Keynote Address: Collaborative Innovation

The future of energy will drive all of us to new levels of Collaborative Innovation. We will face challenges that demand solutions that cross boundaries of technologies, industries and nations. For those on the forefront of implementation, we must continue to evolve our ability to collaborate to develop methods and practices that enable us to achieve greater and greater success. It won't be easy - it will be interesting, and it should be fun!

The role of the university in promoting collaborative innovation will also be discussed. Topics including Research, Career Development and Growth, Entrepreneurism and Startups, Partnerships - all from an academic perspective - will round out the keynote address given by two dynamic speakers.

About the keynote speakers:
Mark Bellinger is Vice President of Business Development and Government Relations for Infineon Technologies North America Corp. In this role, Mark is responsible for business development in emerging markets and technologies for the Americas, as well as regional strategy development and government relations. Mark began his career at General Motors in 1989, where he held various engineering, sales, and management roles. In 2001, Mark joined Infineon Technologies North America as the Visteon Global Account Manager. He went on to become the General Motors Global Account Manager, and most recently was Director of OEM Business Development in North America.

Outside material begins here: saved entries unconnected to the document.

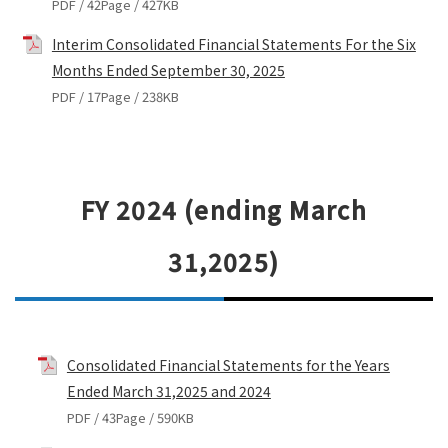
PDF / 42Page / 427KB
Interim Consolidated Financial Statements For the Six
Months Ended September 30, 2025
PDF / 17Page / 238KB
FY 2024 (ending March
31,2025)
Consolidated Financial Statements for the Years
Ended March 31,2025 and 2024
PDF / 43Page / 590KB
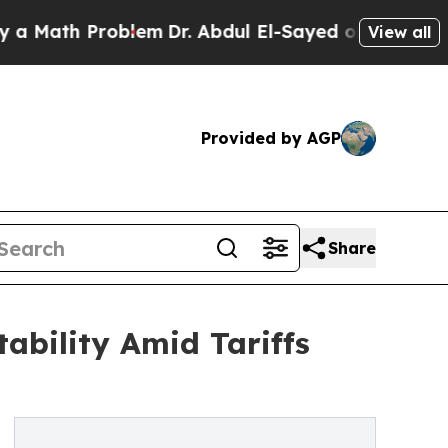
th Problem
Dr. Abdul El-Sayed on Historic Michig
View all
Provided by AGP
Share
tability Amid Tariffs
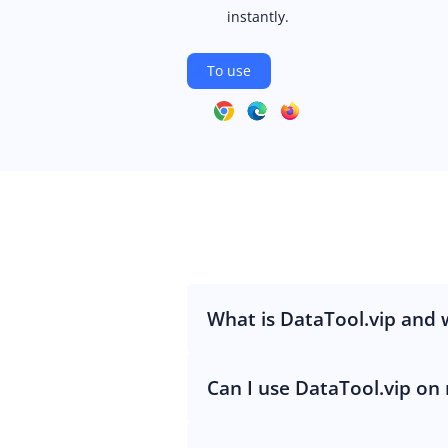
instantly.
To use
What is DataTool.vip and w
Can I use DataTool.vip on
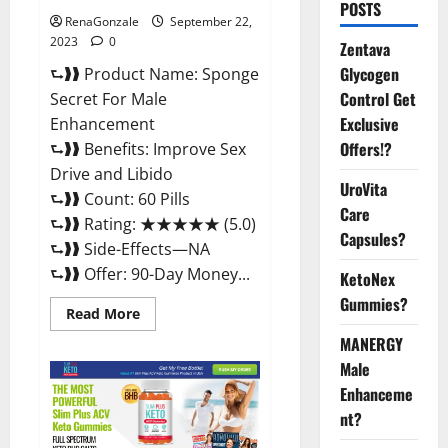
POSTS
RenaGonzale
September 22,
2023
0
Zentava
Glycogen
⮑❱❱ Product Name: Sponge
Control Get
Secret For Male
Exclusive
Enhancement
Offers!?
⮑❱❱ Benefits: Improve Sex
Drive and Libido
UroVita
⮑❱❱ Count: 60 Pills
Care
⮑❱❱ Rating: ★★★★★ (5.0)
Capsules?
⮑❱❱ Side-Effects—NA
⮑❱❱ Offer: 90-Day Money...
KetoNex
Gummies?
Read
Read More
more
about
MANERGY
Sponge
Male
Secret
For
Enhanceme
Male
Enhancement
nt?
Price?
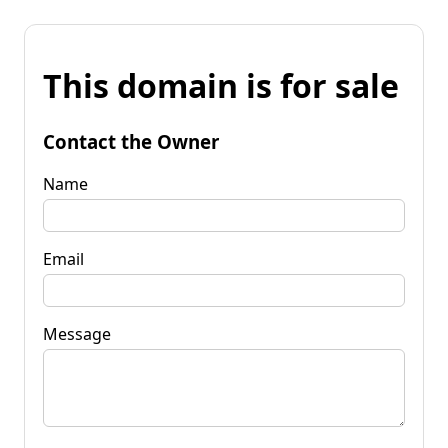
This domain is for sale
Contact the Owner
Name
Email
Message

He holds a Bachelor of Science degree from Lawrence Technological University in Engineering Technology. Additionally, Mark serves as the Chair of TechAmerica Silicon Valley Chapter, and is a board member of the Lighthouse of Oakland County Community Development.

Dennis Atkinson was recently appointed as director of corporate engagement for Wayne State University's Front Door program. The Front Door is a one-stop portal to Wayne State's resources, including research expertise and consulting, core facilities, business development programs, technology licensing, student interns, guidance for new businesses. Atkinson joined Wayne State from the University of Southern California, where he built and maintained relationships with corporations and other academic institutions to advance university research. Prior to joining USC, Atkinson spent 20 years working for General Electric Healthcare and Siemens Medical Systems. As senior scientist and manager, he developed collaborative research programs with major academic institutions and national consortia to address healthcare challenges such as Alzheimer's disease, cardiovascular risk assessment and pediatric disorders. Dennis, a Detroit native, earned a master of science degree in biomedical engineering from Pennsylvania State University and a bachelor of science degree in electrical engineering at Kettering University, formerly GMI Engineering and Management Institute.

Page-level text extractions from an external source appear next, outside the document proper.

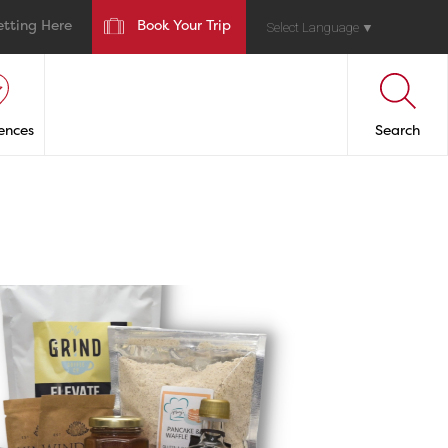
etting Here
Book Your Trip
Select Language
▼
ences
Search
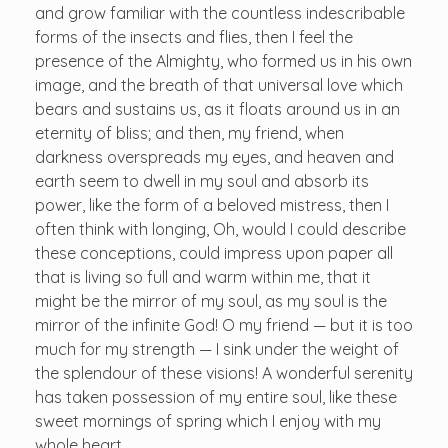
and grow familiar with the countless indescribable
forms of the insects and flies, then I feel the
presence of the Almighty, who formed us in his own
image, and the breath of that universal love which
bears and sustains us, as it floats around us in an
eternity of bliss; and then, my friend, when
darkness overspreads my eyes, and heaven and
earth seem to dwell in my soul and absorb its
power, like the form of a beloved mistress, then I
often think with longing, Oh, would I could describe
these conceptions, could impress upon paper all
that is living so full and warm within me, that it
might be the mirror of my soul, as my soul is the
mirror of the infinite God! O my friend — but it is too
much for my strength — I sink under the weight of
the splendour of these visions! A wonderful serenity
has taken possession of my entire soul, like these
sweet mornings of spring which I enjoy with my
whole heart.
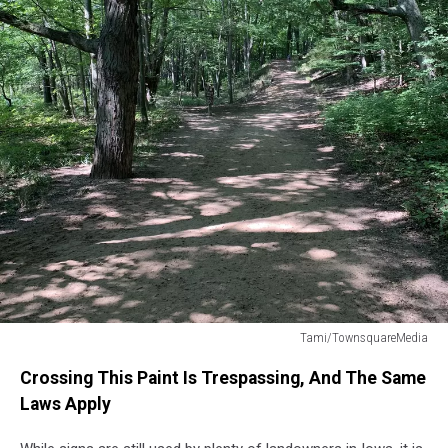
Tami/TownsquareMedia
trees
Crossing This Paint Is Trespassing, And The Same
Laws Apply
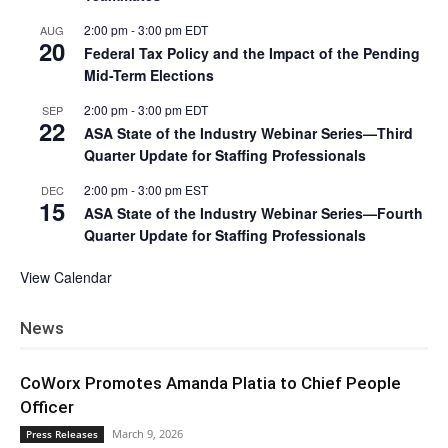
2:00 pm
-
3:00 pm
EDT
AUG
20
Federal Tax Policy and the Impact of the Pending
Mid-Term Elections
2:00 pm
-
3:00 pm
EDT
SEP
22
ASA State of the Industry Webinar Series—Third
Quarter Update for Staffing Professionals
2:00 pm
-
3:00 pm
EST
DEC
15
ASA State of the Industry Webinar Series—Fourth
Quarter Update for Staffing Professionals
View Calendar
News
CoWorx Promotes Amanda Platia to Chief People
Officer
March 9, 2026
Press Releases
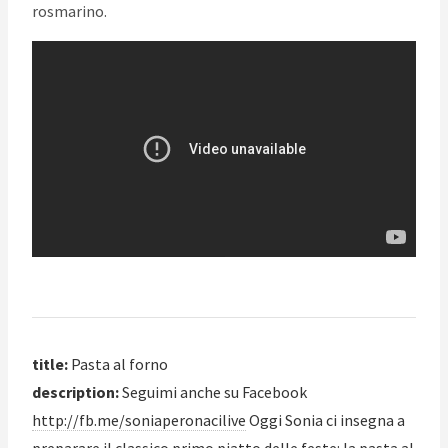
rosmarino.
title:
Pasta al forno
description:
Seguimi anche su Facebook
http://fb.me/soniaperonacilive
Oggi Sonia ci insegna a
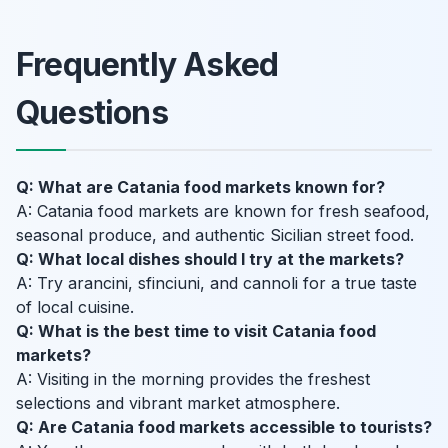
Frequently Asked
Questions
Q: What are Catania food markets known for?
A: Catania food markets are known for fresh seafood,
seasonal produce, and authentic Sicilian street food.
Q: What local dishes should I try at the markets?
A: Try arancini, sfinciuni, and cannoli for a true taste
of local cuisine.
Q: What is the best time to visit Catania food
markets?
A: Visiting in the morning provides the freshest
selections and vibrant market atmosphere.
Q: Are Catania food markets accessible to tourists?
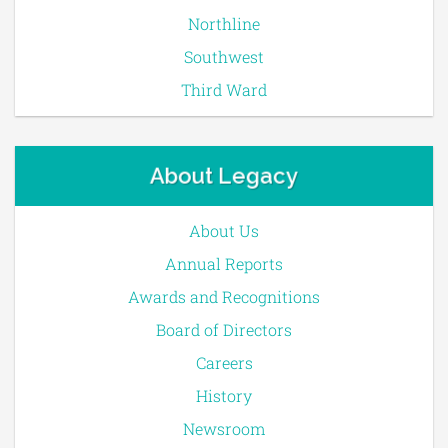
Northline
Southwest
Third Ward
About Legacy
About Us
Annual Reports
Awards and Recognitions
Board of Directors
Careers
History
Newsroom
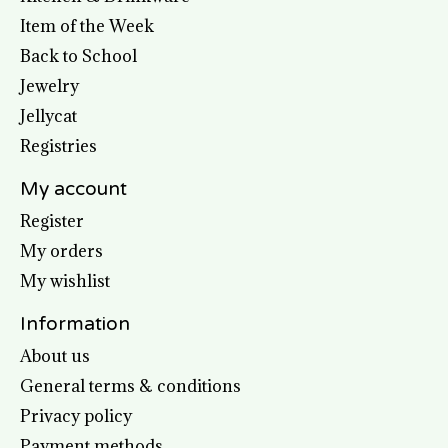
Item of the Week
Back to School
Jewelry
Jellycat
Registries
My account
Register
My orders
My wishlist
Information
About us
General terms & conditions
Privacy policy
Payment methods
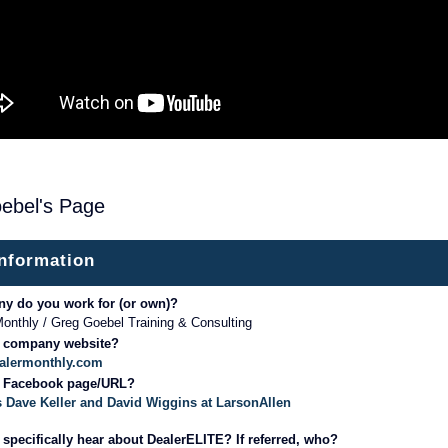
ebel's Page
information
y do you work for (or own)?
onthly / Greg Goebel Training & Consulting
r company website?
ealermonthly.com
r Facebook page/URL?
 Dave Keller and David Wiggins at LarsonAllen
specifically hear about DealerELITE? If referred, who?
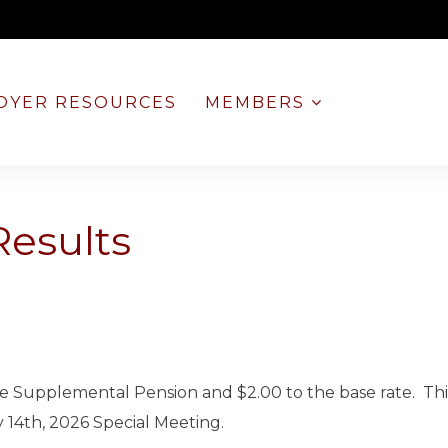
OYER RESOURCES
MEMBERS
Results
 the Supplemental Pension and $2.00 to the base rate. Th
 14th, 2026 Special Meeting.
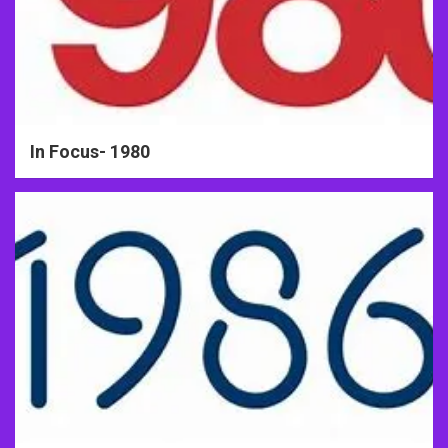
In Focus- 1980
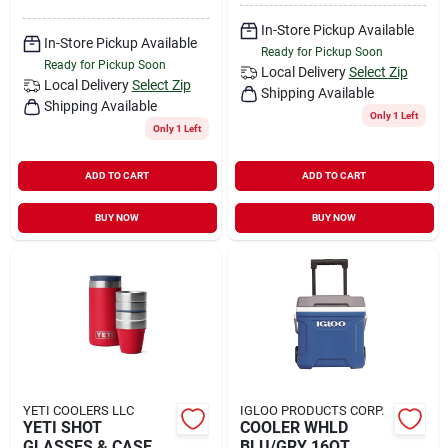
In-Store Pickup Available
In-Store Pickup Available
Ready for Pickup Soon
Ready for Pickup Soon
Local Delivery
Select Zip
Local Delivery
Select Zip
Shipping Available
Shipping Available
Only 1 Left
Only 1 Left
ADD TO CART
ADD TO CART
BUY NOW
BUY NOW
YETI COOLERS LLC
IGLOO PRODUCTS CORP.
YETI SHOT
COOLER WHLD
GLASSES & CASE
BLU/GRY 16QT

What do past attendees think about the Metro Area Workshop series?

"This was one of the best investments that I have made in my professional life. Thank you for making this opportunity available for me."

"Events like this significantly increase the value of IEEE membership."

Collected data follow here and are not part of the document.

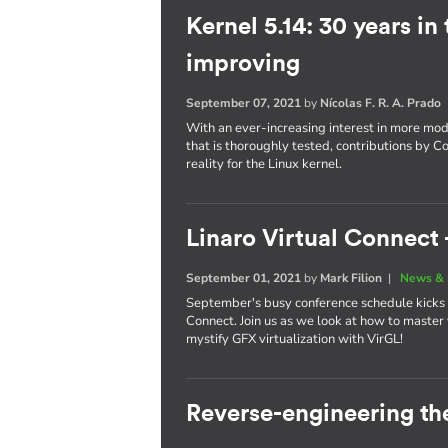
Kernel 5.14: 30 years in
improving
September 07, 2021
by
Nícolas F. R. A. Prado
With an ever-increasing interest in more mo
that is thoroughly tested, contributions by C
reality for the Linux kernel.
Linaro Virtual Connect -
September 01, 2021
by
Mark Filion
|
News & 
September's busy conference schedule kicks of
Connect. Join us as we look at how to maste
mystify GFX virtualization with VirGL!
Reverse-engineering th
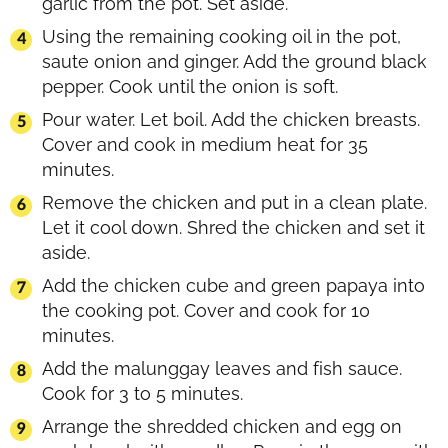
garlic from the pot. Set aside.
Using the remaining cooking oil in the pot,
saute onion and ginger. Add the ground black
pepper. Cook until the onion is soft.
Pour water. Let boil. Add the chicken breasts.
Cover and cook in medium heat for 35
minutes.
Remove the chicken and put in a clean plate.
Let it cool down. Shred the chicken and set it
aside.
Add the chicken cube and green papaya into
the cooking pot. Cover and cook for 10
minutes.
Add the malunggay leaves and fish sauce.
Cook for 3 to 5 minutes.
Arrange the shredded chicken and egg on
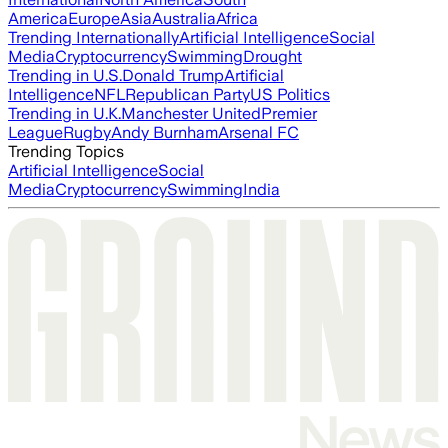
America
Europe
Asia
Australia
Africa
Trending Internationally
Artificial Intelligence
Social
Media
Cryptocurrency
Swimming
Drought
Trending in U.S.
Donald Trump
Artificial
Intelligence
NFL
Republican Party
US Politics
Trending in U.K.
Manchester United
Premier
League
Rugby
Andy Burnham
Arsenal FC
Trending Topics
Artificial Intelligence
Social
Media
Cryptocurrency
Swimming
India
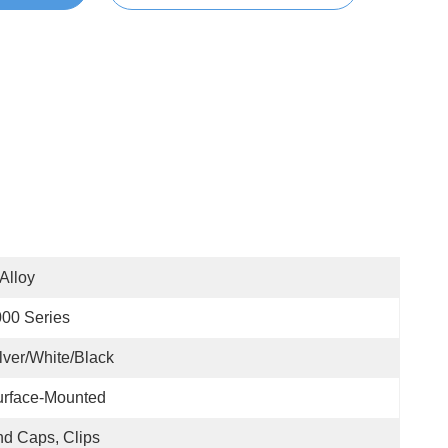
 Alloy
00 Series
lver/White/Black
urface-Mounted
d Caps, Clips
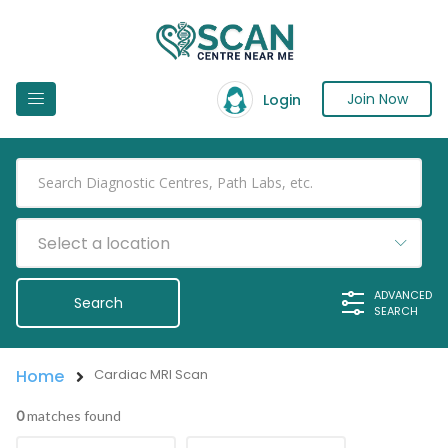
Join Now
Login
Select a location
ADVANCED
SEARCH
Home
Cardiac MRI Scan
0
matches found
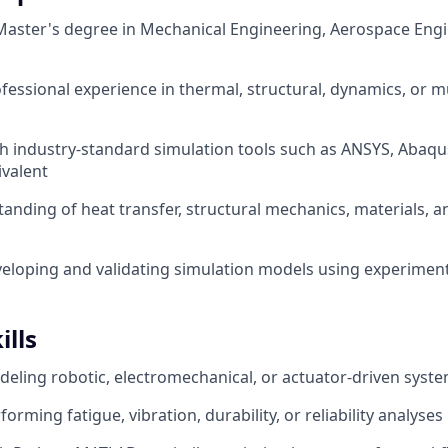
Master's degree in Mechanical Engineering, Aerospace Engi
ofessional experience in thermal, structural, dynamics, or m
th industry-standard simulation tools such as ANSYS, Aba
valent
anding of heat transfer, structural mechanics, materials, 
eloping and validating simulation models using experiment
ills
eling robotic, electromechanical, or actuator-driven syst
orming fatigue, vibration, durability, or reliability analyses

"My interest in IEEE is rekindled. For me the IEEE has struck a note by focusing on the need for reputable and affordable resources for career and skill development and training. This is not available through our employers. And going back to school for graduate or post-grad education is not feasible in terms of money or time."

"I was very impressed with the instructors. They seemed to enjoy being there and really stressed that IEEE's goal is to serve its members. They were very approachable and seemed to be interested in speaking with you."

"Thanks for your efforts. It was a successful event to meet my needs. I hope there will be another event pretty soon."

"I was very pleased with the quality of the material and professionalism exhibited by IEEE at the workshop. Well done."